Возмущались не одни только производители печенья. Первомай прошел относительно спокойно, разве что раздалось несколько криков «Да здравствует мир!» и «Долой войну!». Но 11 мая начались забастовки, сперва на швейных фабриках, а потом, в июне, они распространились и на предприятия, выпускавшие противогазы, каски и боеприпасы. Скоро в Париже уже бастовало сто тысяч человек. В середине июня пять тысяч работников порохового завода в Тулузе покинули предприятие, у некоторых в руках были красные знамена, они пели Интернационал, и первые его строки «Вставай, проклятьем заклейменный, весь мир голодных и рабов!» гремели по всей Франции.
Моне справлялся с тяготами «временем лишений» при помощи друзей, таких как братья Бернхайм-Жён, которые прислали ему в середине мая «замечательную посылку» с лакомствами. Он даже сумел угостить достойным обедом самого Анри Матисса, которого через день после визита Клемантеля и Далимье вновь пригласили в Живерни, — это свидетельствует о том, что новый заказ сильно поднял Моне настроение. «Если Матисс и Марке выберут день на следующей неделе, чтобы приехать сюда и отобедать, — писал он Бернхаймам, — я приму их с превеликим удовольствием». Альбер Марке был старым другом Матисса; этому фовисту было сорок два года, и он, как и Матисс, одно время набивал руку на работах Моне. Он тоже многократно писал собор Парижской Богоматери — несколько его картин висели на стенах дома Мирбо в Шевершмоне.
Матисс и Марке приехали в Живерни 10 мая. Промаявшись почти три часа в постоянно останавливавшемся поезде — «другого способа нет», удрученно сообщил им Моне, — они прибыли на станцию Мант-ла-Жоли, где их дожидался автомобиль. В отличие от многих посетителей, которых, если погода стояла хорошая, торопили на выход сразу после того, как с обеденного стола убирали посуду, чтобы хозяин мог вернуться к работе, два художника провели у Моне всю вторую половину дня. Автомобиль отвез их обратно в Мант-ла-Жоли к шестичасовому поезду. К этому времени разверзлись хляби небесные — погода ничем не напоминала весеннюю идиллию, изображенную на множестве картин двух величайших певцов залитых солнцем пейзажей.

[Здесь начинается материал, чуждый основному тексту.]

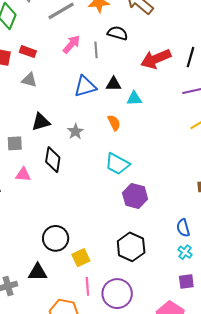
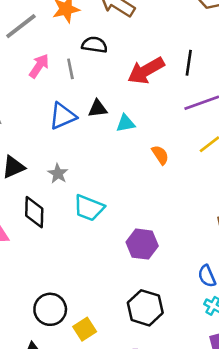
orange semicircle: (114, 123) -> (160, 155), moved
cyan trapezoid: (117, 164) -> (89, 208), moved

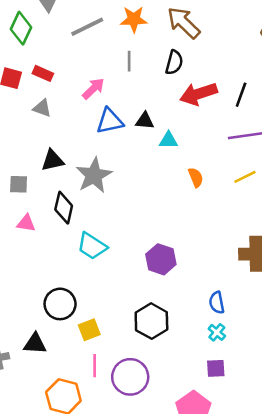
black semicircle: (94, 45) -> (174, 62), moved, turned 85
pink arrow: (39, 66) -> (93, 89), moved
gray line: (70, 69) -> (129, 61), moved
gray star: (58, 174) -> (94, 175), size x1.8
cyan trapezoid: (89, 208) -> (92, 246), moved

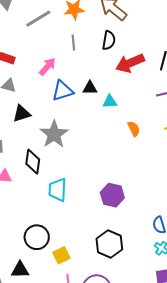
black triangle: (52, 160) -> (22, 114), moved
cyan trapezoid: (92, 246) -> (58, 190), turned 65

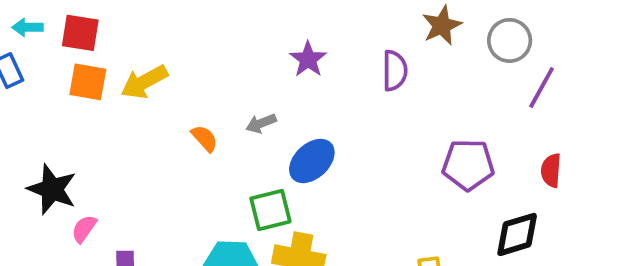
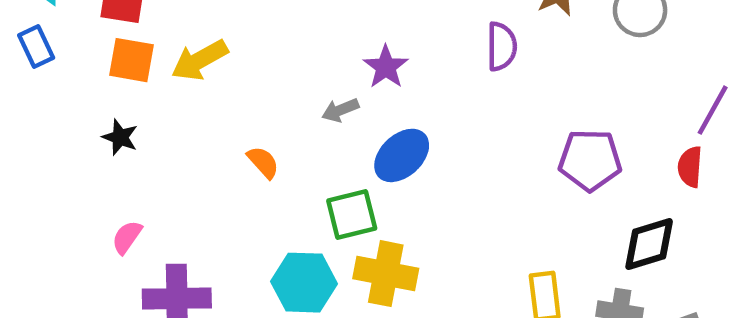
purple star: (308, 59) -> (386, 67), moved
purple line: (542, 88) -> (713, 110), moved
orange semicircle: (205, 138) -> (263, 162), moved
black star: (52, 189) -> (120, 137), moved, size x0.6

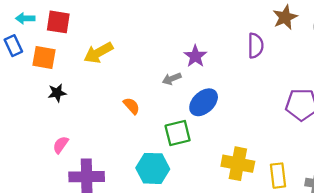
orange square: (131, 60) -> (44, 57), moved
black star: (120, 137) -> (57, 93), turned -30
yellow cross: (386, 274) -> (238, 164), moved

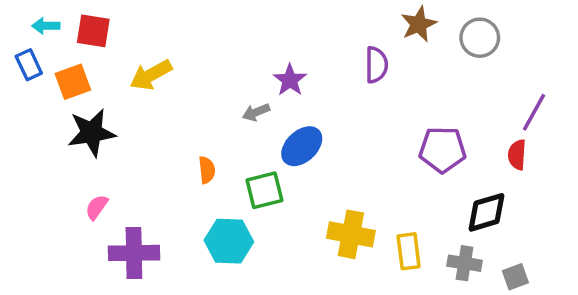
orange square: (44, 57) -> (73, 82), turned -30
black star: (57, 93) -> (92, 133), size x1.8
orange semicircle: (132, 106) -> (207, 170), moved, turned 36

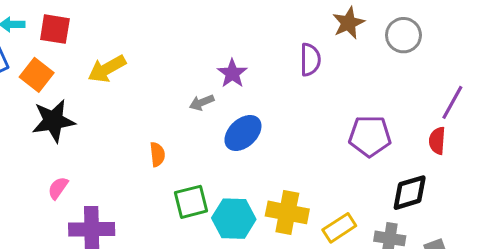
orange square: (73, 82) -> (37, 75), turned -32
green square: (264, 190) -> (191, 202), moved
cyan hexagon: (229, 241) -> (234, 219), moved
yellow rectangle: (409, 251) -> (339, 228), turned 64

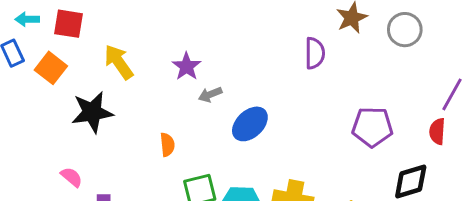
yellow arrow: (107, 69) -> (119, 62), turned 84
purple star: (232, 73) -> (187, 66), moved
black star: (53, 121) -> (92, 112), moved
pink semicircle: (58, 188) -> (72, 177), turned 95

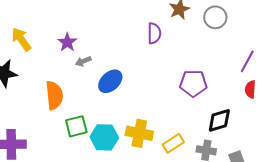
red semicircle: (437, 131) -> (250, 89), moved
orange semicircle: (167, 145) -> (54, 95), size x1.8

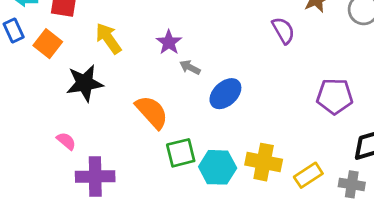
purple semicircle: (154, 33) -> (283, 30), turned -30
gray arrow: (83, 61) -> (190, 67), turned 49
orange semicircle: (54, 95) -> (152, 112), turned -36

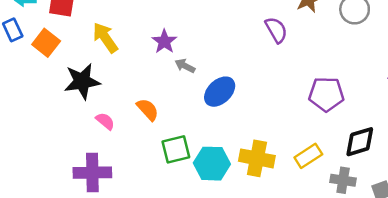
orange semicircle: (152, 112) -> (148, 110), size x0.7
pink semicircle: (66, 141) -> (105, 121), moved
yellow rectangle: (308, 175) -> (308, 156), moved

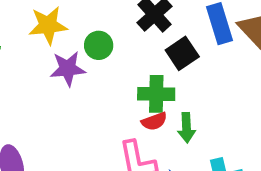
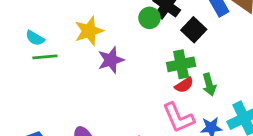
green circle: (99, 45) -> (149, 18), moved

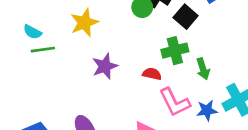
purple star: (111, 60) -> (105, 66), moved
red semicircle: (184, 85) -> (152, 74), moved, turned -132

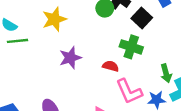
green cross: (175, 51) -> (131, 47), turned 30
green arrow: (203, 69) -> (166, 73), moved

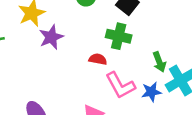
purple star: (70, 58) -> (51, 37), moved

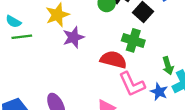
red semicircle: (98, 59) -> (113, 60), size x1.6
blue star: (151, 92) -> (159, 92), turned 30

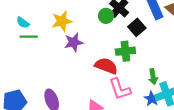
green cross: (133, 40) -> (125, 51), turned -30
blue star: (159, 92) -> (152, 99), moved

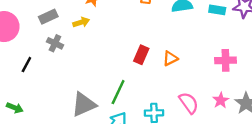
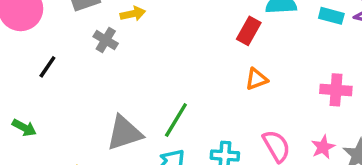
gray cross: (55, 43) -> (106, 40), moved
red rectangle: (141, 55) -> (249, 31), moved

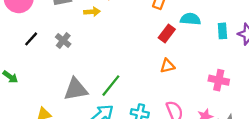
cyan rectangle: (331, 16) -> (222, 31), turned 63
gray cross: (106, 40) -> (63, 41), moved

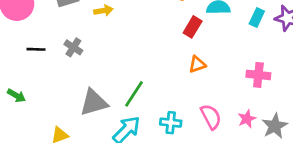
cyan rectangle: (222, 31) -> (257, 18), turned 35
black line: (31, 39) -> (36, 49), turned 56

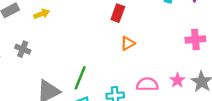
pink cross: (258, 75) -> (195, 39), moved
pink semicircle: (211, 117) -> (147, 84), turned -50

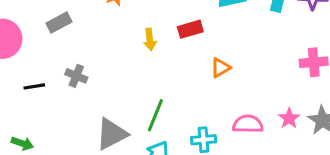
red rectangle: (118, 13) -> (190, 29), moved, turned 54
yellow arrow: (42, 14) -> (150, 39), moved, turned 104

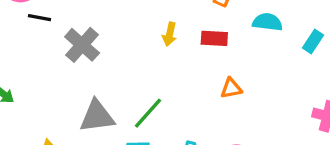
gray cross: (76, 76) -> (82, 45), size x1.5
black line: (34, 86) -> (40, 18), moved

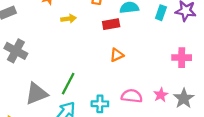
yellow arrow: (170, 34) -> (69, 19), moved, turned -96
red rectangle: (214, 38) -> (111, 24), moved

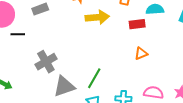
yellow arrow: (69, 19) -> (97, 17), size x1.6
gray cross: (16, 51) -> (46, 62), moved, turned 30

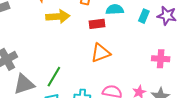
orange triangle: (141, 53) -> (100, 53), size x1.5

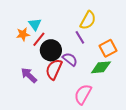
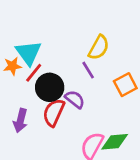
cyan triangle: (35, 24) -> (28, 53), size x1.5
green diamond: (101, 67) -> (115, 142), moved
purple arrow: (29, 75) -> (20, 121), turned -120

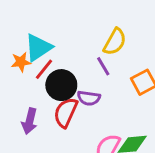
cyan triangle: (28, 53) -> (38, 48), turned 32
purple semicircle: (75, 99) -> (89, 98), turned 150

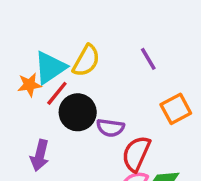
yellow semicircle: (115, 42) -> (86, 61), moved
purple line: (103, 66) -> (148, 59), moved
red semicircle: (66, 113) -> (136, 154), moved

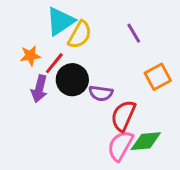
cyan triangle: (50, 68) -> (60, 21), moved
purple arrow: (40, 155) -> (39, 89), moved

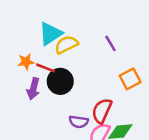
yellow semicircle: (80, 35) -> (66, 45), turned -145
red line: (54, 63) -> (46, 68), turned 72
purple semicircle: (101, 93) -> (79, 122), moved

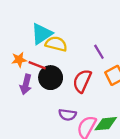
purple line: (110, 43) -> (99, 52), moved
yellow semicircle: (66, 45) -> (56, 44), turned 40
red semicircle: (102, 111) -> (82, 81), moved

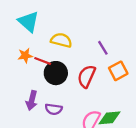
cyan triangle: (42, 34) -> (28, 22), moved, turned -45
purple arrow: (26, 84) -> (32, 100), moved
purple semicircle: (67, 115) -> (54, 109), moved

Нам неизвестно, о чем они говорили. Однако воспоминания о дне, проведенном у Моне в саду, запечатлены в работе, которую Матисс написал всего несколькими неделями позже, «Урок музыки». На картине показана семья Матисса, которая собралась в гостиной дома в Исси-ле-Мулино. Дочь Маргарита учит одного из братьев, Пьера, играть на пианино, а второй, семнадцатилетний Жан — его скоро призовут в армию, — читает книгу: в зубах у него сигарета, прядь волос падает на лоб, молодые усики гордо выставлены напоказ. В открытом окне, за балконом, на котором задумчиво сидит за шитьем жена Матисса, расстилается пышный зеленый сад с прудом и статуей. Изобильная и буйная зелень — не говоря уже о скульптуре дородной лежащей женщины — представляет собой яркий контраст спокойствию, царящему внутри дома. В центре сада собраны в своего рода букет полдюжины листьев в форме сердечек и капель — они очень напоминают листья водяных лилий.